Page-level text extractions
*** Begin section ***
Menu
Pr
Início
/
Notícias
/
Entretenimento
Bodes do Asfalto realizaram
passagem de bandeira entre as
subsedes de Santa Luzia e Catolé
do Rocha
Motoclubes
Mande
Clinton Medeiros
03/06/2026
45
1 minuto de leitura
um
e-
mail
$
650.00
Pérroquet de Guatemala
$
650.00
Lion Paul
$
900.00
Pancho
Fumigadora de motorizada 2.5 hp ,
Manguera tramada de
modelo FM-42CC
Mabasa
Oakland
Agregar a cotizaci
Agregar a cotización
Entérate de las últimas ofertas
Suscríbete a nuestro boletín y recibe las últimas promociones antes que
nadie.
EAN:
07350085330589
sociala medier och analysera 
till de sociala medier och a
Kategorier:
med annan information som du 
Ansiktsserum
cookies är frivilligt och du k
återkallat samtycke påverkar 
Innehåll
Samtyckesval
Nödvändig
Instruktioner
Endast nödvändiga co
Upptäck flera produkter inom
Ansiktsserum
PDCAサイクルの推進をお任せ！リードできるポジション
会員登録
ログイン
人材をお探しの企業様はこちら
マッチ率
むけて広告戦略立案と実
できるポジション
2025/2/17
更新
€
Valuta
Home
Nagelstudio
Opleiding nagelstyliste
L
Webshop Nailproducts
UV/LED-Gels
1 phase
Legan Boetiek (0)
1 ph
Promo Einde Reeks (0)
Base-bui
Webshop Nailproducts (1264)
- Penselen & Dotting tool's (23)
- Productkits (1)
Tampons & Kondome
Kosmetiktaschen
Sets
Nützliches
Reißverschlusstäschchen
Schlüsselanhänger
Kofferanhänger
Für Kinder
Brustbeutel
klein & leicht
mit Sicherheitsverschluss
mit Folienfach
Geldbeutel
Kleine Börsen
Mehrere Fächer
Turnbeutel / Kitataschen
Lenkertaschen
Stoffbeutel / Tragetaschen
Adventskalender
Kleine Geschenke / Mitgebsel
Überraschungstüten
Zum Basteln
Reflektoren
*** End section ***
*** Begin section ***
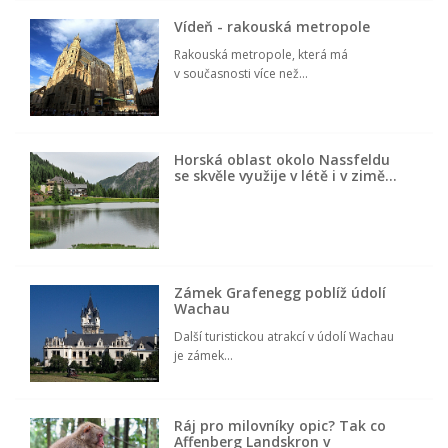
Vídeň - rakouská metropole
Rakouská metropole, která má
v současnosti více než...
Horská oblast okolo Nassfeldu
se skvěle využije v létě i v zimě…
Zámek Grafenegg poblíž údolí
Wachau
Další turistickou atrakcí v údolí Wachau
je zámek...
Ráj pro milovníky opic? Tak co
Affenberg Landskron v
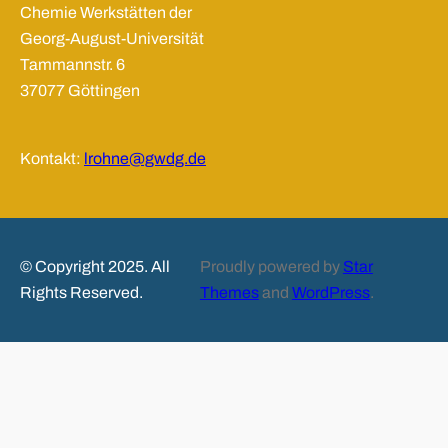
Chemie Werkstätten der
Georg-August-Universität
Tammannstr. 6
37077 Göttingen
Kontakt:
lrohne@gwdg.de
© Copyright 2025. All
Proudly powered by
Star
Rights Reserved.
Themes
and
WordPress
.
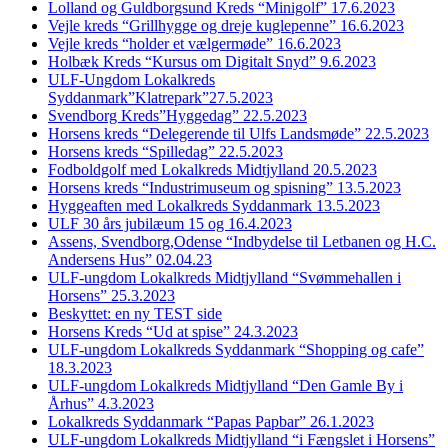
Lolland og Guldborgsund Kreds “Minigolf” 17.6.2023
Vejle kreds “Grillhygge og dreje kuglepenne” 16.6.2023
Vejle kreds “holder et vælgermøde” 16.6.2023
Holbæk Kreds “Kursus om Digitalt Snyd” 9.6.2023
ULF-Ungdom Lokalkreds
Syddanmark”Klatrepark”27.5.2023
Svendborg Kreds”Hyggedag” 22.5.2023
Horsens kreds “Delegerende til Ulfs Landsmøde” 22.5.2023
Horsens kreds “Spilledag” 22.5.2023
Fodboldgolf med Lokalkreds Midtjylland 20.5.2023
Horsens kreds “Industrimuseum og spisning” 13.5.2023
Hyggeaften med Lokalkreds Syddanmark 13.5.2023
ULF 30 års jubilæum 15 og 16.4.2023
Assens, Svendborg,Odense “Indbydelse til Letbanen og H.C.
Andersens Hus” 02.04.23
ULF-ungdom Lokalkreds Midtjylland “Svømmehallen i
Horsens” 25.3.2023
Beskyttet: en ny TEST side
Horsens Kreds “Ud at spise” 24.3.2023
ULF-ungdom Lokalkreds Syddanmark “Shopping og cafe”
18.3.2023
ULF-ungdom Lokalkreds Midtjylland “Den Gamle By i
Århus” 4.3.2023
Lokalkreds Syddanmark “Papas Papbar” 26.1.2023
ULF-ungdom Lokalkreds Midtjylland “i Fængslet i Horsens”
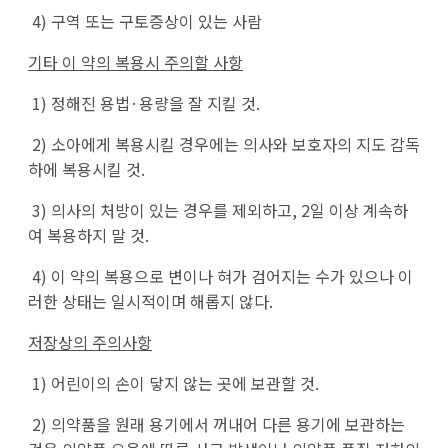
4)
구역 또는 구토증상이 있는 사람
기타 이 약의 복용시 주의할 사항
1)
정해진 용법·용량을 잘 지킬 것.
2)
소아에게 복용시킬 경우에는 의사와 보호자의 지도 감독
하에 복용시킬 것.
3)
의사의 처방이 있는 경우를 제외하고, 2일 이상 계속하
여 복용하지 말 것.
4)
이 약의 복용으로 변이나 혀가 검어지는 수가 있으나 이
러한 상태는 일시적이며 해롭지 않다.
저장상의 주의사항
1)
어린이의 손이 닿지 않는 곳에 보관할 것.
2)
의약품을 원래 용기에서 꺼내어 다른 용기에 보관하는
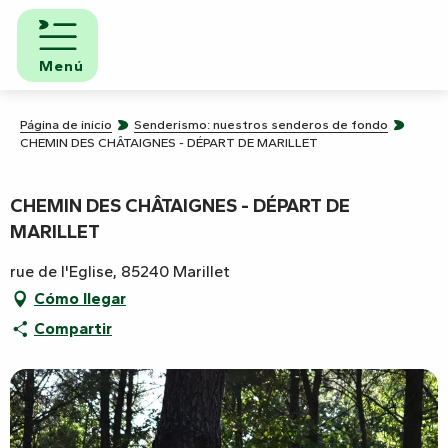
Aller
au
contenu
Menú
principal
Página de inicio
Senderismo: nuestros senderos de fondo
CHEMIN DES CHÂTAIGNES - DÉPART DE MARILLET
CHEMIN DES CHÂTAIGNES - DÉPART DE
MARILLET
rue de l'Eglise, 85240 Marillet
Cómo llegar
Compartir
*** End section ***
### Exercise prompt
Find every line in the records above that holds the word "복용시킬", and copy each one.

### Exercise output
소아에게 복용시킬 경우에는 의사와 보호자의 지도 감독
하에 복용시킬 것.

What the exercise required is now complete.